Connect with us

Hi, what are you looking for?

Smart Bombs: Military, Defense and National Security

The Comeback Begins: Battleship USS Texas Headed in For Critical Repairs

Battleship USS Texas from 2011. Image Credit: Creative Commons.

Battleship USS Texas Prepares for Much Needed Repairs – During her three and a half decades in service, USS Texas (BB-35) had logged many miles around the globe – serving as the fleet and division flagship during United States Navy U.S. Fleet exercises in 1937, while she alternated operations between the Atlantic and Pacific Oceans.

Launched in 1912, she provided escort and blockade duties in the Atlantic Ocean during the First World War, and in April 1917, while protecting the merchant vessel Mongolia, fired on a surfaced German U-Boat – the first American shots of the conflict.

Following the First World War, USS Texas proved to be the perfect testbed for the U.S. Navy, and in March 1919 she became the first U.S. battleship to fly off an aircraft – a British Sopwith Camel – from a temporary platform that had been fitted atop her second turret. The warship subsequently underwent a major reconstruction from 1925 to 1927, and the ship was reboilered with six Bureau-Express oil-fired units.  These included numerous improvements to her combat systems, and USS Texas was the first U.S. battleship to mount anti-aircraft guns and the first U.S. vessel to control gunfire with directors and range-keepers. Following the modernization, Texas alternated operations between the Atlantic and Pacific Oceans until 1931, when her base was shifted to California.

Back to War

During the Second World War, BB-35 took part in convoy duties that carried Lend-Lease material to the United Kingdom and was part of Task Group 34.8 (TG 34.8) in support of Operation Torch, the Allied invasion of North Africa. It was from USS Texas that Lt. General Dwight D. Eisenhower transmitted his first “Voice of Freedom” broadcast, which called up the Vichy French forces not to oppose the Allied landings.

In addition, as a young news reporter, Walter Cronkite was among those onboard the battleship during the operations and was even granted permission to fly off of the ship in one of her OS2U Kingfisher aircraft.

The aging battle wagon was later among the warships to provide supporting fire during the Normandy landings. She also participated in the bombardment of Cherbourg, during which she was hit by enemy coastal artillery fire but suffered no serious damage. After undergoing repairs in Plymouth, England she took part in the allied invasion of the South of France during Operation Dragoon in August 1944. Following an overhaul in New York City, which involved replacing her main battery barrels; USS Texas returned to the Pacific and later provided naval gunfire support during the Battles of Iwo Jima and Okinawa.

USS Texas is the last remaining battleship in the world to have seen service in both World Wars.

Efforts to Preserve USS Texas

After the war, many great U.S. battleships were sold for scrap, or used as target ships, but USS Texas was spared such a fate, and after her decommissioning in 1948, she became a museum ship and the first permanent battleship memorial museum in the United States.
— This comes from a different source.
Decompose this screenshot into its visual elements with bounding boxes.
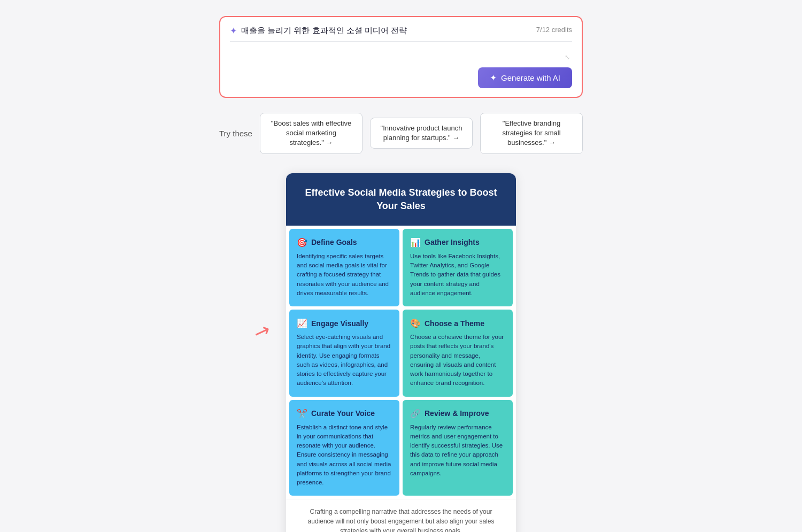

Since April of that year, she’s been moored in the Houston Ship Channel near the San Jacinto Monument – near the location where Texian troops led by Gen. Sam Houston surprised and quickly defeated the Mexican Army in 1836.

Today Battleship Texas, as she is now known, is the official – but entirely ceremonial – flagship of the Texas Navy.

However, all those decades spent in the water have taken their toll on the old battle wagon, and in June 2017, a six-by-eight-inch hole about fifteen feet below the waterline opened and caused the ship to list six degrees. The situation was so dire that there were concerns the ship could sink! Fortunately, work has been taken to ensure that the warship won’t be lost to the elements.

This month, The Battleship Texas Foundation, with its partners, the Texas Parks and Wildlife Department and Texas Historical Commission, announced that the Battleship Texas will be departing San Jacinto Battleground State Historic Site for repairs in mid-August. Efforts have been underway since May when crews began to remove about 23,000 cubic yards of mud from the stern around the ship to clear a path for towing.

According to the foundation, repairs will be done at Gulf Copper and Manufacturing Corporations’ Galveston Shipyard.

The exact date is currently pending, but San Jacinto Battleground State Historic Site, parts of Independence Parkway, and the Lynchburg Ferry will be closed to the public while the ship is moved. However, officials have said that the transit should be viewable from the shoreline most of the day.

After the restorations are completed, it isn’t clear where the ship will be preserved for future generations but it won’t be the San Jacinto Battleground Historic Site. Instead, Galveston has been suggested as the most likely destination, while Corpus Christi has also been suggested. Some veterans have also championed Galveston as it was the original home of the Texas Navy, dating back to when Texas was a republic, while Seawolf Park is located on Galveston’s Pelican Island. The park currently houses the World War II submarine USS Cavalla and one of only three destroyer escorts in the world, the USS Stewart.

A Senior Editor for 1945, Peter Suciu is a Michigan-based writer who has contributed to more than four dozen magazines, newspapers and websites. He regularly writes about military hardware, firearms history, cybersecurity, and international affairs. Peter is also a Contributing Writer for Forbes. You can follow him on Twitter: @PeterSuciu

Written By

Expert Biography: A Senior Editor for 1945, Peter Suciu is a Michigan-based writer who has contributed to more than four dozen magazines, newspapers, and websites with over 3,000 published pieces over a twenty-year career in journalism. He regularly writes about military hardware, firearms history, cybersecurity, and international affairs. Peter is also a Contributing Writer for Forbes. You can follow him on Twitter: @PeterSuciu.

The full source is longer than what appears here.